- [What to do]: Reproduce the records exactly. Leave the pictures out.

┄┄┄┄┄┄┄┄┄┄

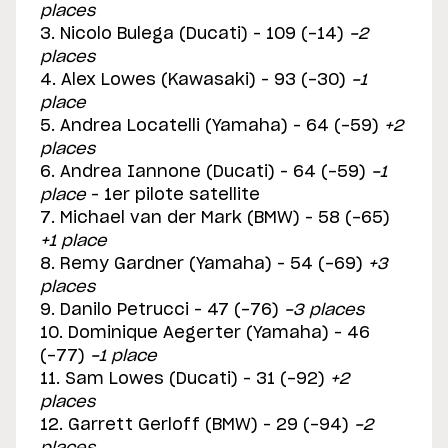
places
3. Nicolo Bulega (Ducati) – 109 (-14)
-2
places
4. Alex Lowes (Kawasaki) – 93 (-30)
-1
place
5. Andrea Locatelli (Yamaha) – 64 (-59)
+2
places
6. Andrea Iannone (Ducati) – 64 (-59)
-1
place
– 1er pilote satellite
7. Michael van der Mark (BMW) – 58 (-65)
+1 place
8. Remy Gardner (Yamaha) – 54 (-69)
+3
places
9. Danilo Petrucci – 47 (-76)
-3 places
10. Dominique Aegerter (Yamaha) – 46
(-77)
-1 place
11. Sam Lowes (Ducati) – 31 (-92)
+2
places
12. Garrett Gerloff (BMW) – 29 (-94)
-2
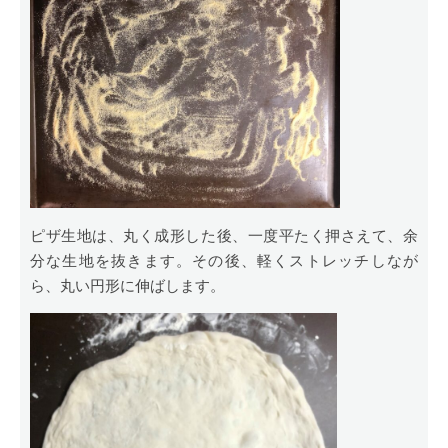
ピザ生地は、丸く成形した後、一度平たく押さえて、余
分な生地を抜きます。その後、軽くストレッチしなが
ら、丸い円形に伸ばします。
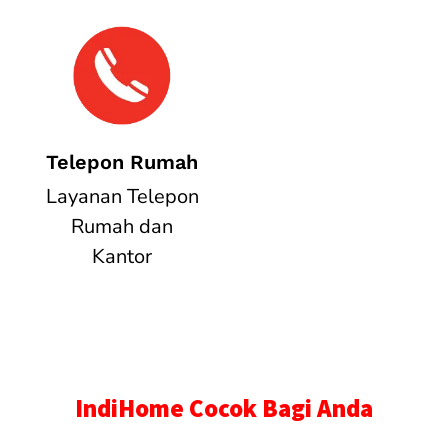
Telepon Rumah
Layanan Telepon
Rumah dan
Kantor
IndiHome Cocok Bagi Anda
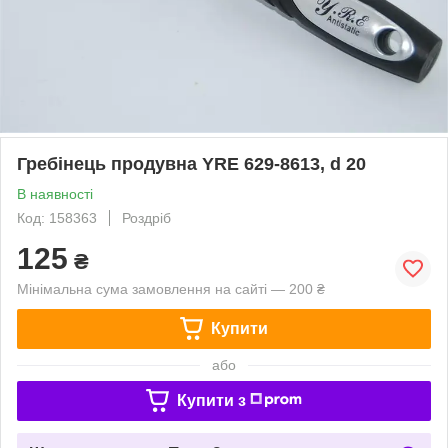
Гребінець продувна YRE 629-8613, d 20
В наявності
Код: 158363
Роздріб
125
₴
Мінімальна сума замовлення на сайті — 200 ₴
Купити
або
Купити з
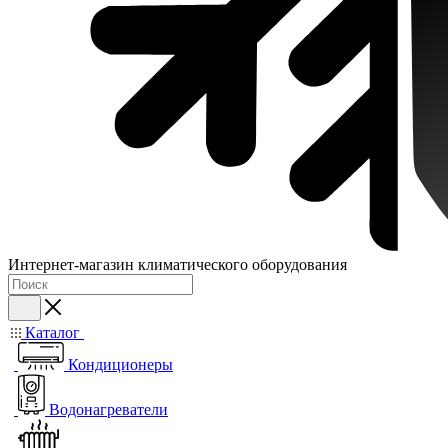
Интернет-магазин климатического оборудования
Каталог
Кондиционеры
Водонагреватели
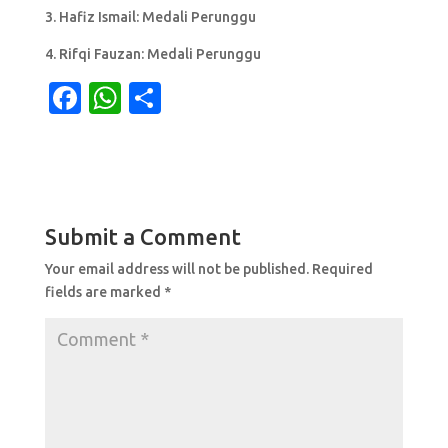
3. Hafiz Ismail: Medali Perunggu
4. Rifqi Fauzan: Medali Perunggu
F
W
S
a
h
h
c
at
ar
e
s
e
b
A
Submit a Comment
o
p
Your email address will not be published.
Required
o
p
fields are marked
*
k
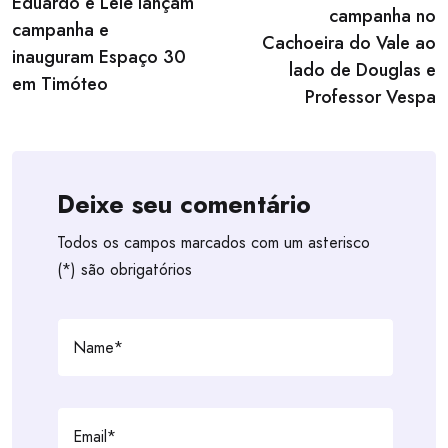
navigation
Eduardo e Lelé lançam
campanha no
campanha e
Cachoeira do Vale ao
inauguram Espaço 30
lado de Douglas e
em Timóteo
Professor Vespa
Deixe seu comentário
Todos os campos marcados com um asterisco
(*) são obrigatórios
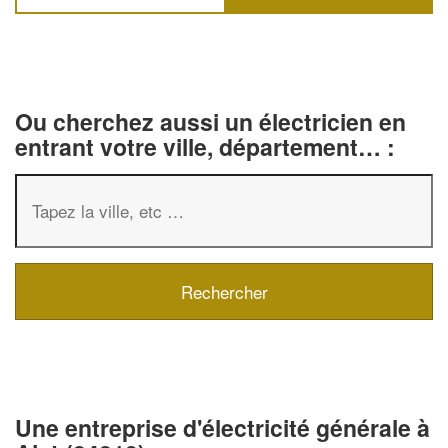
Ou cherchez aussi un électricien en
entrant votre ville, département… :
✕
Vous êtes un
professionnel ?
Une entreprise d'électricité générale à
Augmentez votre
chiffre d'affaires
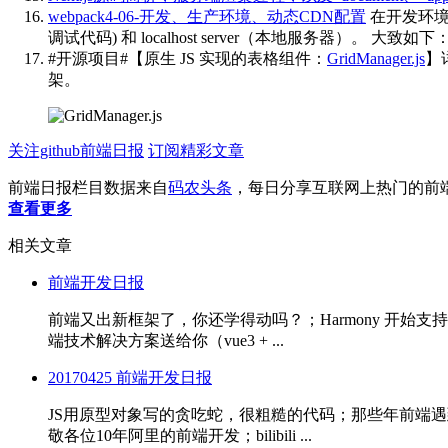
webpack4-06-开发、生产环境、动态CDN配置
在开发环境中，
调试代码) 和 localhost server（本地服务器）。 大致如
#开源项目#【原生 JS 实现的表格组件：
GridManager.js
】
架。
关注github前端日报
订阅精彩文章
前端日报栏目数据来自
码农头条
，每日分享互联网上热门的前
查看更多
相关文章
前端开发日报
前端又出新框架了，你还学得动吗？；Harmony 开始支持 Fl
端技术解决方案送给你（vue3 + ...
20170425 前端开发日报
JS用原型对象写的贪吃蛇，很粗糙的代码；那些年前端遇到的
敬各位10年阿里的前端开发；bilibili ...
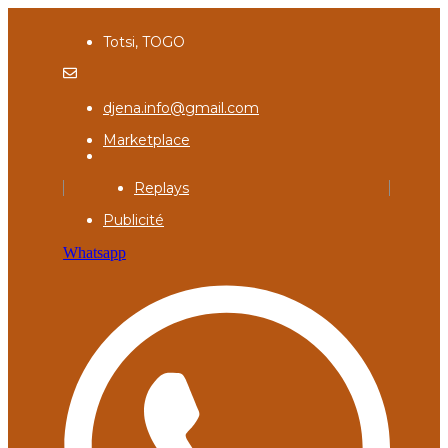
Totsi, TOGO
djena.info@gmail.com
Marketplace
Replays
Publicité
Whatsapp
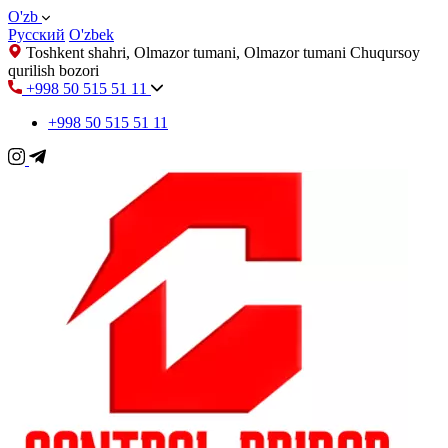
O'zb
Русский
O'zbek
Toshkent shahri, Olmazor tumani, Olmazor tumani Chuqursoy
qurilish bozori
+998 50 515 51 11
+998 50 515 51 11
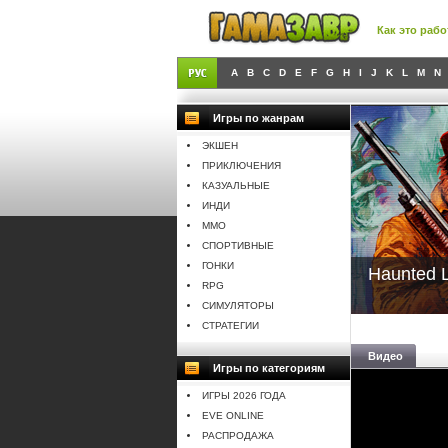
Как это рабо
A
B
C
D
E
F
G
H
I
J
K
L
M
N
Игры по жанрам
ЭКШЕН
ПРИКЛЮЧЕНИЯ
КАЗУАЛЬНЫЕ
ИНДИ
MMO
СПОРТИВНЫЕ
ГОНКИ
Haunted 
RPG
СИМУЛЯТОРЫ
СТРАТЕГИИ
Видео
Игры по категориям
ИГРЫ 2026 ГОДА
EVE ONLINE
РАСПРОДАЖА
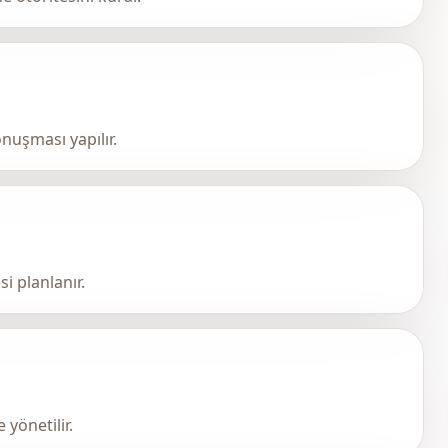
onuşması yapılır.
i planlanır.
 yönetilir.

┄┄┄┄┄┄┄┄┄┄

- [Output for this exercise]:
places
3. Nicolo Bulega (Ducati) – 109 (-14)
-2
places
4. Alex Lowes (Kawasaki) – 93 (-30)
-1
place
5. Andrea Locatelli (Yamaha) – 64 (-59)
+2
places
6. Andrea Iannone (Ducati) – 64 (-59)
-1
place
– 1er pilote satellite
7. Michael van der Mark (BMW) – 58 (-65)
+1 place
8. Remy Gardner (Yamaha) – 54 (-69)
+3
places
9. Danilo Petrucci – 47 (-76)
-3 places
10. Dominique Aegerter (Yamaha) – 46
(-77)
-1 place
11. Sam Lowes (Ducati) – 31 (-92)
+2
places
12. Garrett Gerloff (BMW) – 29 (-94)
-2
ピザ生地は、丸く成形した後、一度平たく押さえて、余
分な生地を抜きます。その後、軽くストレッチしなが
ら、丸い円形に伸ばします。
Telepon Rumah
Layanan Telepon
Rumah dan
Kantor
IndiHome Cocok Bagi Anda
Гребінець продувна YRE 629-8613, d 20
В наявності
Код: 158363
Роздріб
125
₴
Мінімальна сума замовлення на сайті — 200 ₴
Купити
або
Купити з
Интернет-магазин климатического оборудования
Каталог
Кондиционеры
Водонагреватели
3. Hafiz Ismail: Medali Perunggu
4. Rifqi Fauzan: Medali Perunggu
F
W
S
a
h
h
c
at
ar
e
s
e
b
A
Submit a Comment
o
p
Your email address will not be published.
Required
o
p
fields are marked
*
k
navigation
Eduardo e Lelé lançam
campanha no
campanha e
Cachoeira do Vale ao
inauguram Espaço 30
lado de Douglas e
em Timóteo
Professor Vespa
Deixe seu comentário
Todos os campos marcados com um asterisco
(*) são obrigatórios
Ou cherchez aussi un électricien en
entrant votre ville, département… :
✕
Vous êtes un
professionnel ?
Une entreprise d'électricité générale à
Augmentez votre
chiffre d'affaires
webpack4-06-开发、生产环境、动态CDN配置
在开发环境中，
调试代码) 和 localhost server（本地服务器）。 大致如
#开源项目#【原生 JS 实现的表格组件：
GridManager.js
】
架。
关注github前端日报
订阅精彩文章
前端日报栏目数据来自
码农头条
，每日分享互联网上热门的前
查看更多
相关文章
前端开发日报
前端又出新框架了，你还学得动吗？；Harmony 开始支持 Fl
端技术解决方案送给你（vue3 + ...
20170425 前端开发日报
JS用原型对象写的贪吃蛇，很粗糙的代码；那些年前端遇到的
敬各位10年阿里的前端开发；bilibili ...
Totsi, TOGO
djena.info@gmail.com
Marketplace
Replays
Publicité
Whatsapp
O'zb
Русский
O'zbek
Toshkent shahri, Olmazor tumani, Olmazor tumani Chuqursoy
qurilish bozori
+998 50 515 51 11
+998 50 515 51 11
Как это рабо
A
B
C
D
E
F
G
H
I
J
K
L
M
N
Игры по жанрам
ЭКШЕН
ПРИКЛЮЧЕНИЯ
КАЗУАЛЬНЫЕ
ИНДИ
MMO
СПОРТИВНЫЕ
ГОНКИ
Haunted 
RPG
СИМУЛЯТОРЫ
СТРАТЕГИИ
Видео
Игры по категориям
ИГРЫ 2026 ГОДА
EVE ONLINE
РАСПРОДАЖА
onuşması yapılır.
i planlanır.
 yönetilir.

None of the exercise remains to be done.